*** DATA TO PROCESS

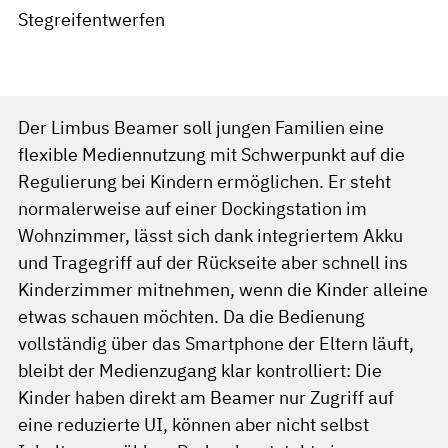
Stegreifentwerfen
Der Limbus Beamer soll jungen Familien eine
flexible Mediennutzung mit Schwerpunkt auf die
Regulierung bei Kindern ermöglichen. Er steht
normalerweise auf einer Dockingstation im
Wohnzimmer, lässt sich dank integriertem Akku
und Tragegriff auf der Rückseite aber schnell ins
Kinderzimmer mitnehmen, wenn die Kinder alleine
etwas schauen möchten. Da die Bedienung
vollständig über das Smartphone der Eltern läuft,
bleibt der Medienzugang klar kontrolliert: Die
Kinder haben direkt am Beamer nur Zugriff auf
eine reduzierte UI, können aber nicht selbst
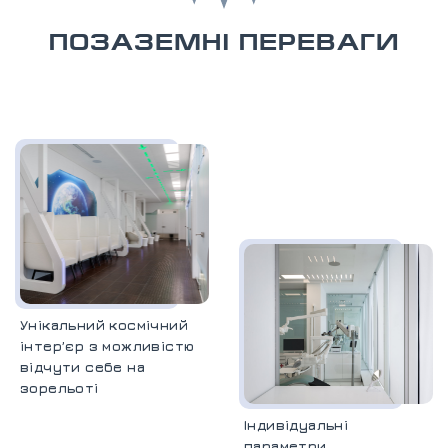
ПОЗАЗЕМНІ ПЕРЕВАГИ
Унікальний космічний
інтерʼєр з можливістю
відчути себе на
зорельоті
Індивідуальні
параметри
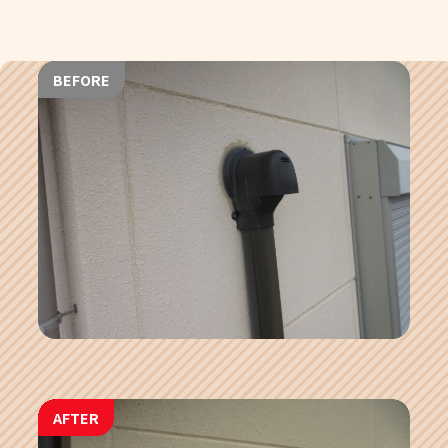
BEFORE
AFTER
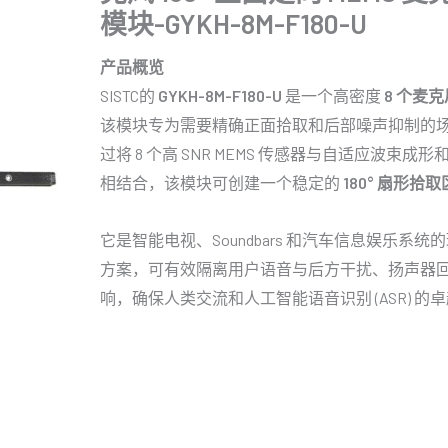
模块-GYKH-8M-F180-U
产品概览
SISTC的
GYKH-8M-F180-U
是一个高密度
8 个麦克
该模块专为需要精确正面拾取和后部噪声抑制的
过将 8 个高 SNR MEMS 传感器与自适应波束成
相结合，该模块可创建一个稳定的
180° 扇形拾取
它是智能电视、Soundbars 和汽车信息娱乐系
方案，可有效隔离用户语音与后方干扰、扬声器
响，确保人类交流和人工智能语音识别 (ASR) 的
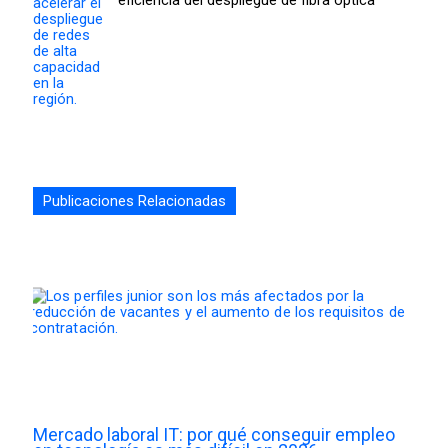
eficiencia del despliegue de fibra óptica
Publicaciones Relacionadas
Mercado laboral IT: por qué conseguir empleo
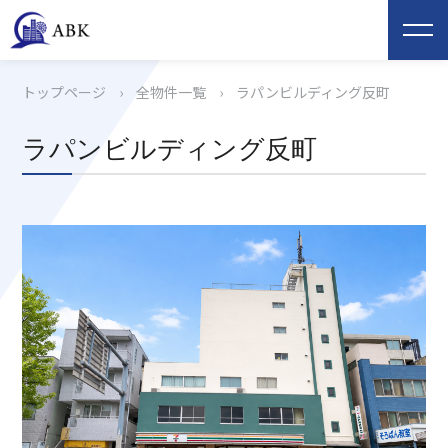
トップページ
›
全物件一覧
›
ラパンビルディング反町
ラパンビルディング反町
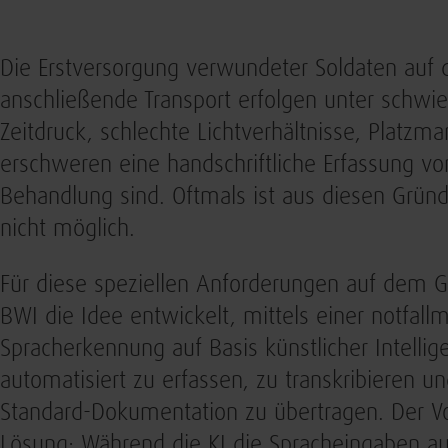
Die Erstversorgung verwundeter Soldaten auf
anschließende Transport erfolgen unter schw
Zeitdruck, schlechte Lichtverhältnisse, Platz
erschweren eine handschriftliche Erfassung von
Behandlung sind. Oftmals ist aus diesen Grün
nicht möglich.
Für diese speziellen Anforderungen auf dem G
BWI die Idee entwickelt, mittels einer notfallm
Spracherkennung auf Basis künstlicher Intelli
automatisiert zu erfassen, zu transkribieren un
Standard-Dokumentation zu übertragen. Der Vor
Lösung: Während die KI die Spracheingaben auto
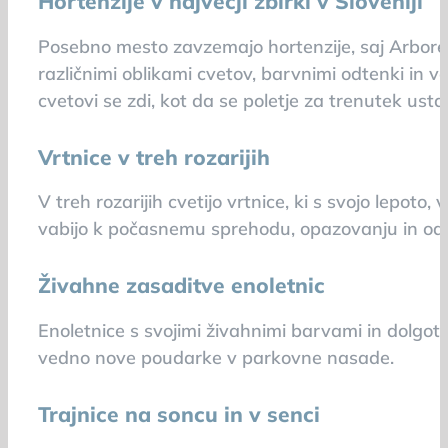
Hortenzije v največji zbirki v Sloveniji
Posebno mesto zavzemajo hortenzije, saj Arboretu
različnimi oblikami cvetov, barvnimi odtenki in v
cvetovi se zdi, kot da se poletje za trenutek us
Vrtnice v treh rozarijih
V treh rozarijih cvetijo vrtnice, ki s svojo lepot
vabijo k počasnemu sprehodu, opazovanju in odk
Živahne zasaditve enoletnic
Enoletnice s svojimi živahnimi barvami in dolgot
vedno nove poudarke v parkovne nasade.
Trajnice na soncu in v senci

******
*** DATA TO PROCESS

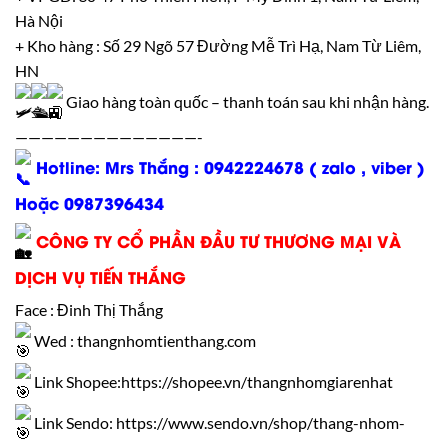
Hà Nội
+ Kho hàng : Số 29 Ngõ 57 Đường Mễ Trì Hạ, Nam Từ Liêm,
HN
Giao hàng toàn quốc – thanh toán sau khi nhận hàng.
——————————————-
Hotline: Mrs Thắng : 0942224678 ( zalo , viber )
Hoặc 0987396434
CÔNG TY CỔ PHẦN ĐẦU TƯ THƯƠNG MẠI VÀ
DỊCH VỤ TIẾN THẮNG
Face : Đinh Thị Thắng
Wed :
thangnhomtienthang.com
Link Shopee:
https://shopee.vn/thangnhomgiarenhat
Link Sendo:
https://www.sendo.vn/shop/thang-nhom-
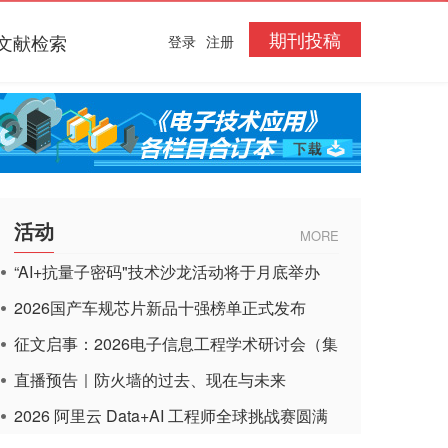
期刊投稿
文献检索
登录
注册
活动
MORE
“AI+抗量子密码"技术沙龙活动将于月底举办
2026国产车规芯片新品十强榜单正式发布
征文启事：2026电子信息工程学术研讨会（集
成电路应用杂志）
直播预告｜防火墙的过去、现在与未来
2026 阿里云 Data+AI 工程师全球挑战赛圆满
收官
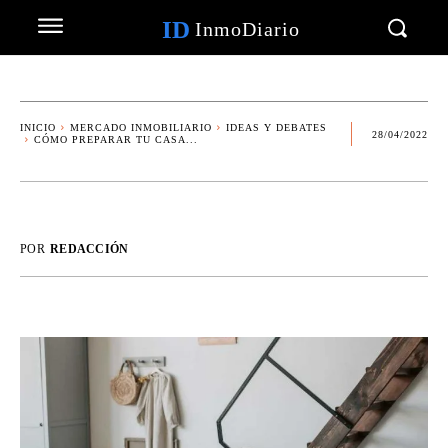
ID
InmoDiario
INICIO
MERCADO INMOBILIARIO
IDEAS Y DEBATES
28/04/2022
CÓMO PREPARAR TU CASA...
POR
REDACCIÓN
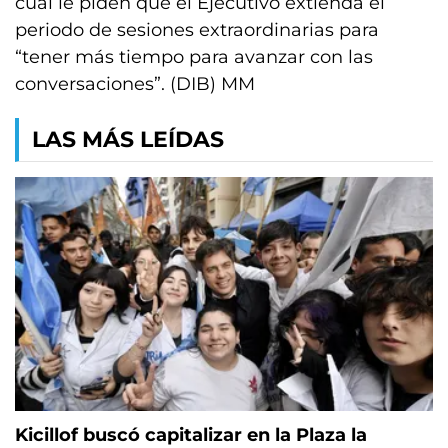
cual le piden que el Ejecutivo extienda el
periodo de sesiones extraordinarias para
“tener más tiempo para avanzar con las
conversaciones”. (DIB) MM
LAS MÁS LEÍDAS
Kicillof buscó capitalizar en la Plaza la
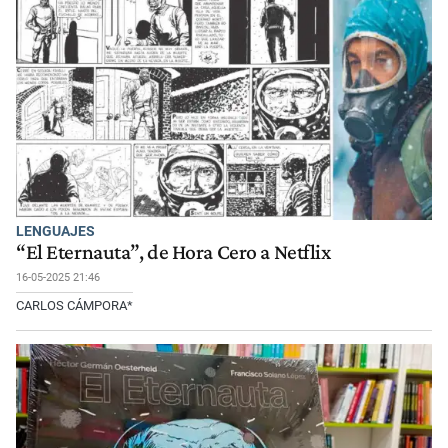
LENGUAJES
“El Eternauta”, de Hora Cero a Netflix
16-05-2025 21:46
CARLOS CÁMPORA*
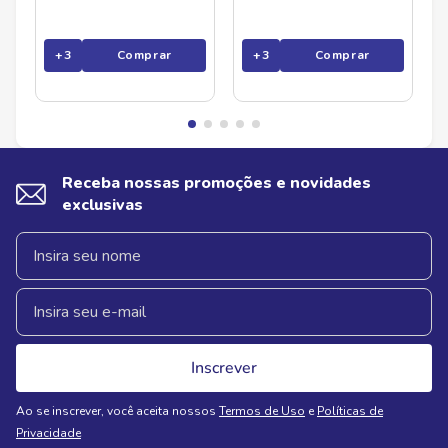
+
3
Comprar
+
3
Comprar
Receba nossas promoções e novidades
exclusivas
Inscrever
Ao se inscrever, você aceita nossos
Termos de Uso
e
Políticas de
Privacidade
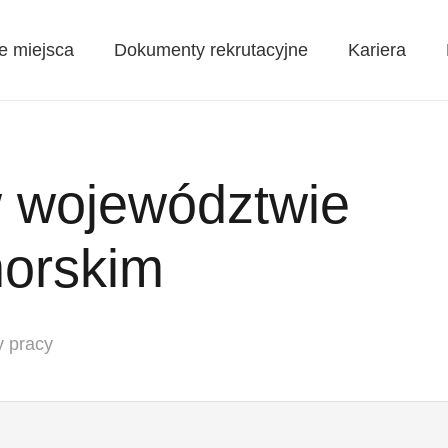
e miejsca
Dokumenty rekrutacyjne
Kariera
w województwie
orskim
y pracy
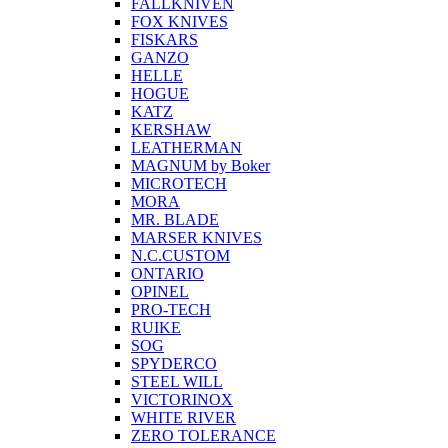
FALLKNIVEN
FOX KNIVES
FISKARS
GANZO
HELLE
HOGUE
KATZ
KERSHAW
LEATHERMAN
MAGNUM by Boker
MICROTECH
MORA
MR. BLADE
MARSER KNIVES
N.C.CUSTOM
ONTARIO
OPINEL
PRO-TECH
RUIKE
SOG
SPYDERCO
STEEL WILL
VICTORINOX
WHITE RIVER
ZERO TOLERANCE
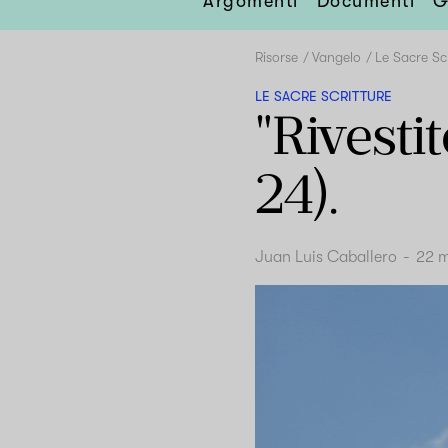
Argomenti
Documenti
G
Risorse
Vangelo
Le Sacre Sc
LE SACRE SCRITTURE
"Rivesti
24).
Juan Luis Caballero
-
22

******
*** DATA TO PROCESS

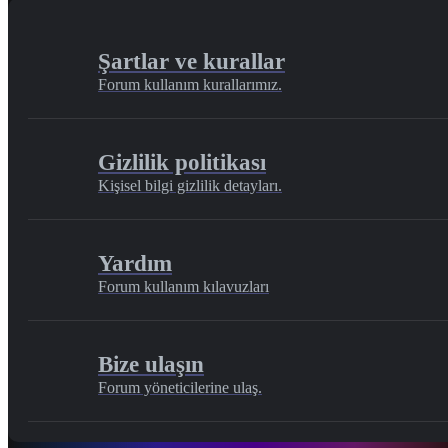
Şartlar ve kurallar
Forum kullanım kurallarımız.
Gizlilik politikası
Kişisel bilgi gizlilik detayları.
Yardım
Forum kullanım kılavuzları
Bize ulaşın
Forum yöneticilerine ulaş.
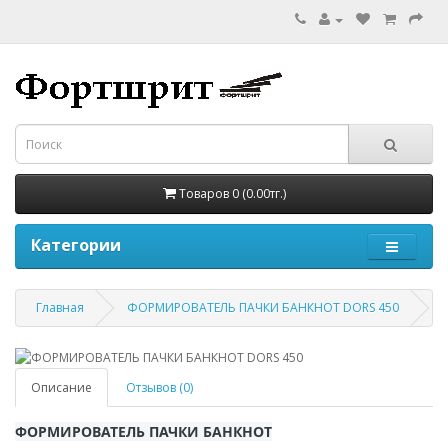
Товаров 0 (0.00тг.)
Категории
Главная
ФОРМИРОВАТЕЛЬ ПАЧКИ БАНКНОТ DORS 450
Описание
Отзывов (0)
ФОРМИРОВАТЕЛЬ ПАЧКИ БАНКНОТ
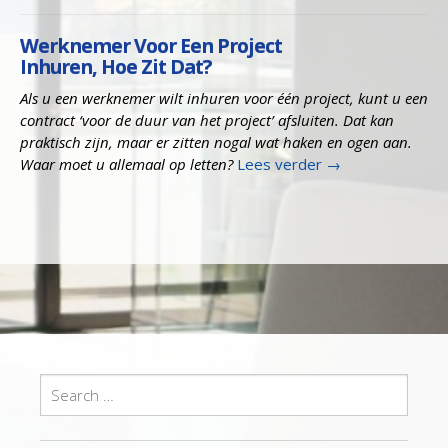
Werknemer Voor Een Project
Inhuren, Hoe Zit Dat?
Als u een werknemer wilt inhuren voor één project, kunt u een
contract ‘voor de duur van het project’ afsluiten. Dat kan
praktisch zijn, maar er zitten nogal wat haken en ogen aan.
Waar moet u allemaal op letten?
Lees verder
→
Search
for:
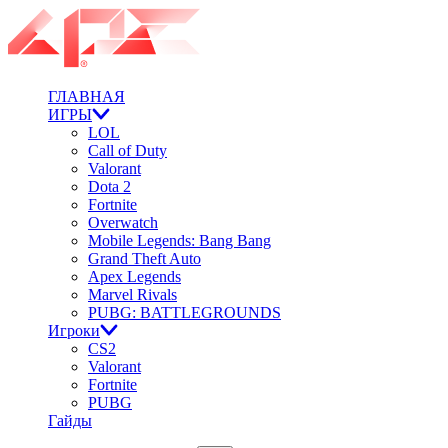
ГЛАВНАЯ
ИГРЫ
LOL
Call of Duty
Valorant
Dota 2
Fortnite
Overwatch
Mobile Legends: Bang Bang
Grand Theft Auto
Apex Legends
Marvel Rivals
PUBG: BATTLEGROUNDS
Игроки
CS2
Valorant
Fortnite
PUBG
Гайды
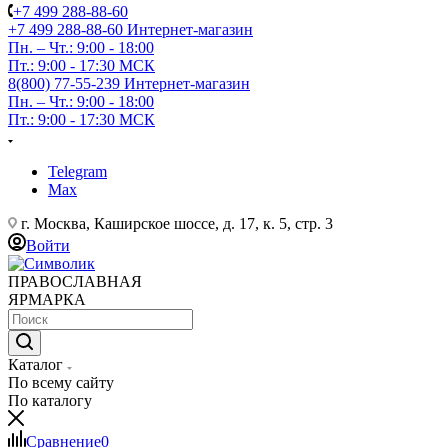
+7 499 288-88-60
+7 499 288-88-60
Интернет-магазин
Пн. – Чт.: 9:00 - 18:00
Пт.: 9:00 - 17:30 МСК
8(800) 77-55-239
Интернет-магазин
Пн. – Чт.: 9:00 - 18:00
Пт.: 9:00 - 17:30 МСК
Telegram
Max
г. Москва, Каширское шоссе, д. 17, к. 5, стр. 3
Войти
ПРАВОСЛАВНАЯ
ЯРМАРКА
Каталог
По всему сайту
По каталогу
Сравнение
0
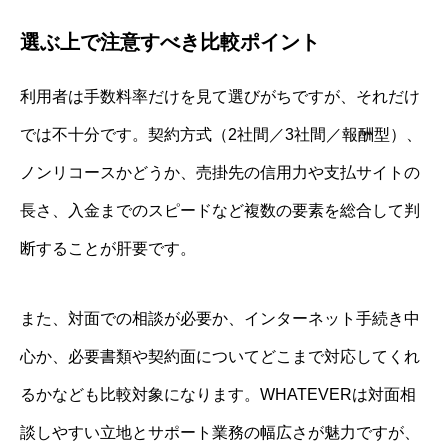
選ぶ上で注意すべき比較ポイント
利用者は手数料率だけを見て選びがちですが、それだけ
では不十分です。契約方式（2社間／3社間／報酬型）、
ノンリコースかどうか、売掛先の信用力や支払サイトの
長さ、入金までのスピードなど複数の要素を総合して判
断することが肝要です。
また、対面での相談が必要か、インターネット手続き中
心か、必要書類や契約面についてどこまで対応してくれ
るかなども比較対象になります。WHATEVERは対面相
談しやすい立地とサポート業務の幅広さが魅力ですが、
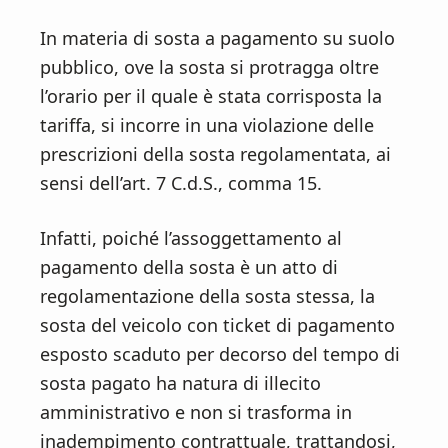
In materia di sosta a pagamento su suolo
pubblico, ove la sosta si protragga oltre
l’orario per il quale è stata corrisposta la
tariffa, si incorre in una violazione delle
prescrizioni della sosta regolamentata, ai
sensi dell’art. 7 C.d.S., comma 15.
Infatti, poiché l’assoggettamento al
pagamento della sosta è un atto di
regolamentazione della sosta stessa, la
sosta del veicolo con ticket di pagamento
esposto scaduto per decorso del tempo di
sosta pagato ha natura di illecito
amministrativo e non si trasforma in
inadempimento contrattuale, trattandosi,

******

Retype exactly the lines above, from the one with "Stegreifentwerfen" through the one with "Kinderzimmer mitnehmen, wenn", inclusive.

Stegreifentwerfen
Der Limbus Beamer soll jungen Familien eine
flexible Mediennutzung mit Schwerpunkt auf die
Regulierung bei Kindern ermöglichen. Er steht
normalerweise auf einer Dockingstation im
Wohnzimmer, lässt sich dank integriertem Akku
und Tragegriff auf der Rückseite aber schnell ins
Kinderzimmer mitnehmen, wenn die Kinder alleine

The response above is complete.